WORK REQUEST –
Of the lines in the material below, print only those from the one containing "July 16, 2022" to the one containing "ajte nekoliko kapi", ends included, exactly as written and without pictures.
════
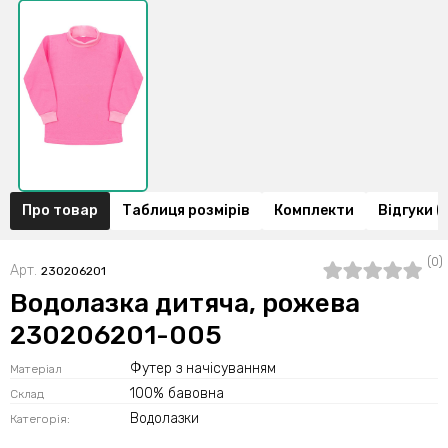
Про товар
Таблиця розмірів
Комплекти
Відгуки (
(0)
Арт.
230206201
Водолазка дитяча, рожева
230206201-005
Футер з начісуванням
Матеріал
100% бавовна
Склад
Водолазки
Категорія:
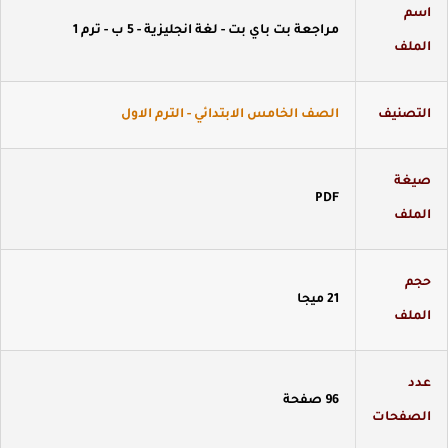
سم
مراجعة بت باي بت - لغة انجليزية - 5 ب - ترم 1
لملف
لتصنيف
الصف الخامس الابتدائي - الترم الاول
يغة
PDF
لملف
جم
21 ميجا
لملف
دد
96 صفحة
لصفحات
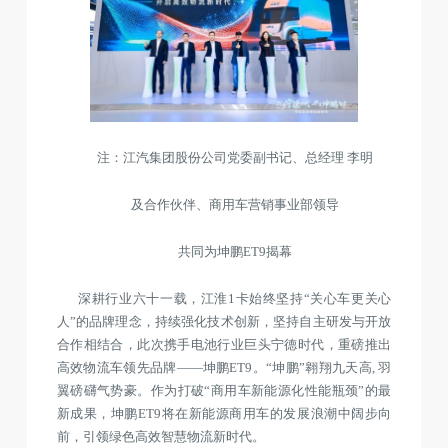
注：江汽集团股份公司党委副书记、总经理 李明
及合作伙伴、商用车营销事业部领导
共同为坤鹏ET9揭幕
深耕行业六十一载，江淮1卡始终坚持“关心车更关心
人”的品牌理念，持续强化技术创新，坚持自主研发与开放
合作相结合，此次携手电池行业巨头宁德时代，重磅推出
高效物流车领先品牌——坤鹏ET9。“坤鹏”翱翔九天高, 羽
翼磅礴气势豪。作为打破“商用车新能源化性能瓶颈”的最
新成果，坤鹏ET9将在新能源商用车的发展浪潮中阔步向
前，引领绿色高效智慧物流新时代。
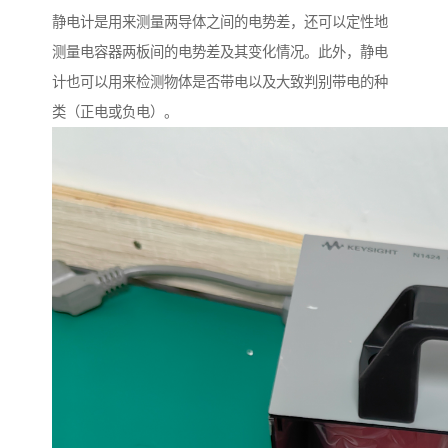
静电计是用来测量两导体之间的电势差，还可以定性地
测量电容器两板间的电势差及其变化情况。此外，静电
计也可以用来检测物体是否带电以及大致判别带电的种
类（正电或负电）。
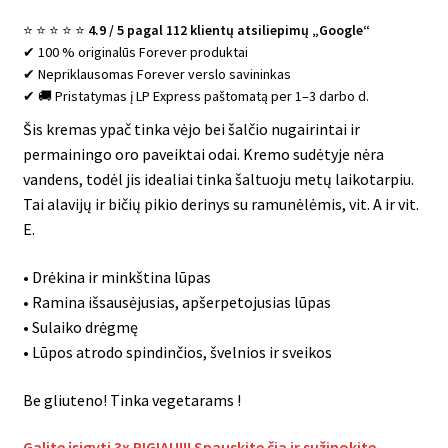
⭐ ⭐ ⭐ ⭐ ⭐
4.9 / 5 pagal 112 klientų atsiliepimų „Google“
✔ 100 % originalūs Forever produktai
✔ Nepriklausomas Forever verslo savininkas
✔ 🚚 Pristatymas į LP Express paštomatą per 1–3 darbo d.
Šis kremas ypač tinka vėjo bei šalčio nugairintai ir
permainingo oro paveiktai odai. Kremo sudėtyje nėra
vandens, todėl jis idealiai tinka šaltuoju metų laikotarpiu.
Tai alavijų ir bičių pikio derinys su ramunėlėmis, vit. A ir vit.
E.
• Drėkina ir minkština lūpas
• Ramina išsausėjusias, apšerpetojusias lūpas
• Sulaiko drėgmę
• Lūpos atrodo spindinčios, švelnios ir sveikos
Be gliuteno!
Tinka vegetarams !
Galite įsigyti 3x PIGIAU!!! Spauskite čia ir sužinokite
════
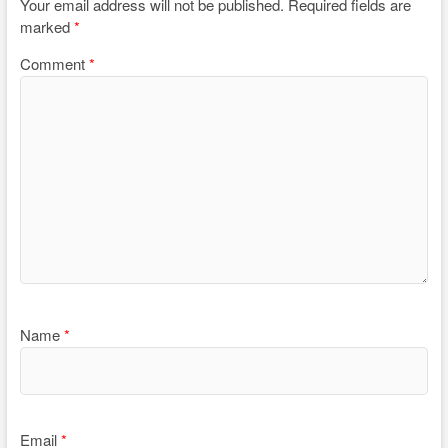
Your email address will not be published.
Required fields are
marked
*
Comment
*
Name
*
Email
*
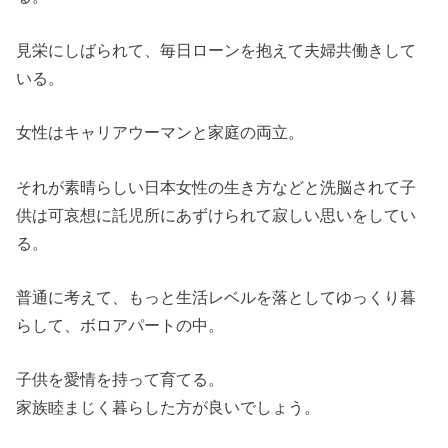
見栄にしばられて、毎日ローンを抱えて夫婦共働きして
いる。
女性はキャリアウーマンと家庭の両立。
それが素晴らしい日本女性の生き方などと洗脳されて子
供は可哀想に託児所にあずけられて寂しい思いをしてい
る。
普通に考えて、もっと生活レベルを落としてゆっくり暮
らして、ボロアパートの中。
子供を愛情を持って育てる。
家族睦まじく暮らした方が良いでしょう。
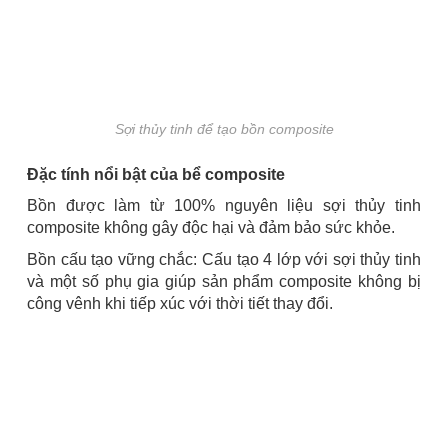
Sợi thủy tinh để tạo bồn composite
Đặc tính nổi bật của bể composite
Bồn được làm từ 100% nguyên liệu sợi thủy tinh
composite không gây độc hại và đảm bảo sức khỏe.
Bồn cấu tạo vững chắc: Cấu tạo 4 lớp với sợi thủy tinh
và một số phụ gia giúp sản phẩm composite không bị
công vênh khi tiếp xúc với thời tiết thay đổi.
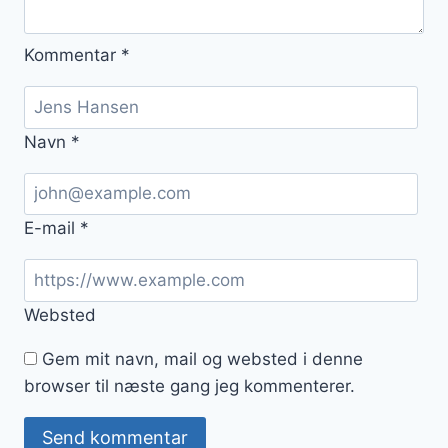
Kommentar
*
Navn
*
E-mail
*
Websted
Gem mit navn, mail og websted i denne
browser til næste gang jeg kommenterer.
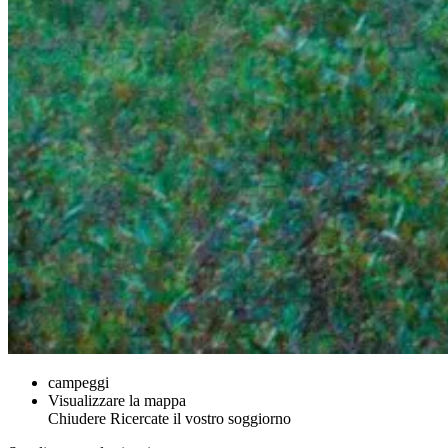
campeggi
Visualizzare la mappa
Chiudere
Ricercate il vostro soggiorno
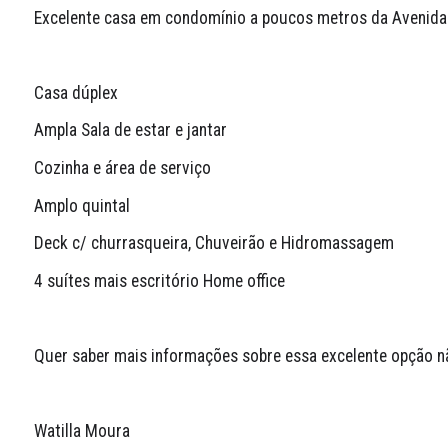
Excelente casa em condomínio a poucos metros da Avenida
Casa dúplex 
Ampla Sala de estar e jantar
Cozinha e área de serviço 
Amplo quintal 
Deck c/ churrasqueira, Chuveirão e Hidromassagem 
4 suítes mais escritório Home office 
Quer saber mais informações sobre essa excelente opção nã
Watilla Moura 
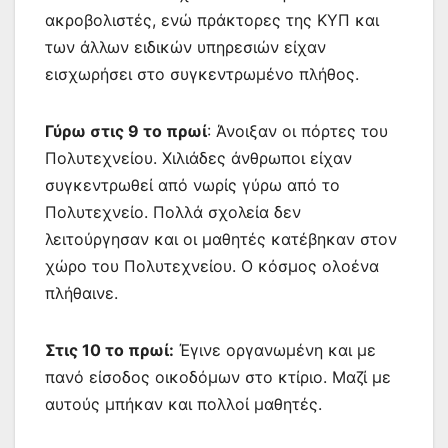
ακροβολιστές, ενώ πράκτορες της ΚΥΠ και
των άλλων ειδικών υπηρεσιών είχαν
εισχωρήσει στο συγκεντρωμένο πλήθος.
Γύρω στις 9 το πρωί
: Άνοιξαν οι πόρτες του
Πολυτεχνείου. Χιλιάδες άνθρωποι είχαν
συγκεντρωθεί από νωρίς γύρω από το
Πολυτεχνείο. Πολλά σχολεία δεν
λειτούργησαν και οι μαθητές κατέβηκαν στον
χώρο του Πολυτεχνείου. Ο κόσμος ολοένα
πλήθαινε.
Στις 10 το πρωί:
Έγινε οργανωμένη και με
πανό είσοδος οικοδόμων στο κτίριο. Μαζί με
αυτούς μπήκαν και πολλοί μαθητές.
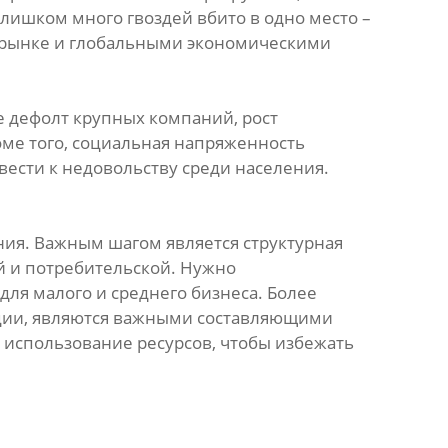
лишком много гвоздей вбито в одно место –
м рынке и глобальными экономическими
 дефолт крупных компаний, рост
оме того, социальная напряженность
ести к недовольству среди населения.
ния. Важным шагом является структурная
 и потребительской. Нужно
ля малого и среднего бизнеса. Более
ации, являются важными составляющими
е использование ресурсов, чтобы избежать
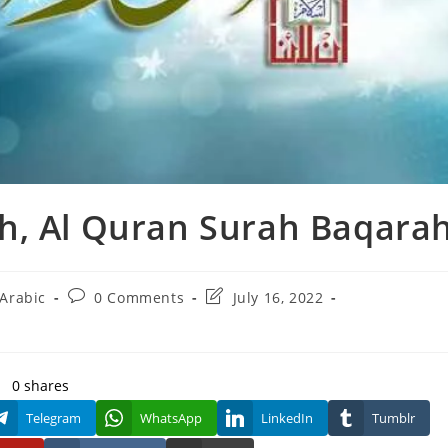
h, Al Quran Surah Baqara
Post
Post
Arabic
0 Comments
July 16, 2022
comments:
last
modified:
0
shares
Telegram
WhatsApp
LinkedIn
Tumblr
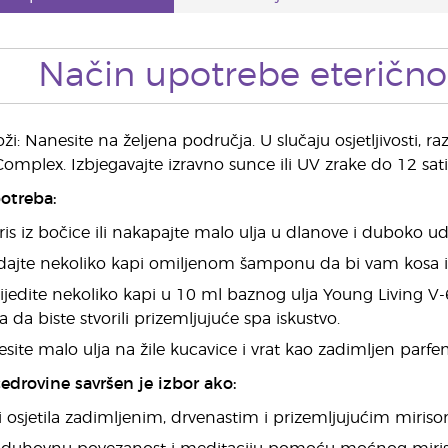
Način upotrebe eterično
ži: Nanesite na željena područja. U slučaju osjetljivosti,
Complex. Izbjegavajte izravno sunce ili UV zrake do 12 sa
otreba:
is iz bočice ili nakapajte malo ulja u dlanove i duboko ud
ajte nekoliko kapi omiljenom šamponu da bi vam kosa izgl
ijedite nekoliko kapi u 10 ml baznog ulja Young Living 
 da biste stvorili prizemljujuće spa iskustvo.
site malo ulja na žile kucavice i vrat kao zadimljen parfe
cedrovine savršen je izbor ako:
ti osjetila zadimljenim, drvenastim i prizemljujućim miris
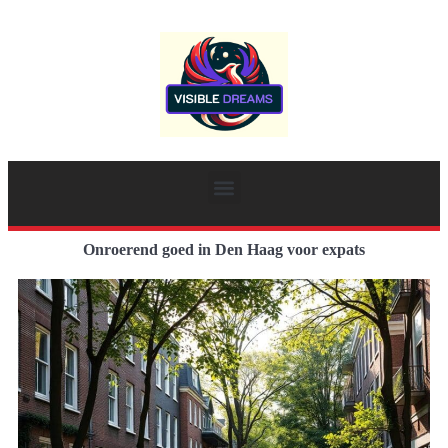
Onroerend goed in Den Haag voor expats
════
TASK SOLUTION –
July 16, 2022
comments:
last
modified:
0
shares
Telegram
WhatsApp
LinkedIn
Tumblr
Način upotrebe eterično
ži: Nanesite na željena područja. U slučaju osjetljivosti,
Complex. Izbjegavajte izravno sunce ili UV zrake do 12 sa
otreba:
is iz bočice ili nakapajte malo ulja u dlanove i duboko ud
ajte nekoliko kapi omiljenom šamponu da bi vam kosa izgl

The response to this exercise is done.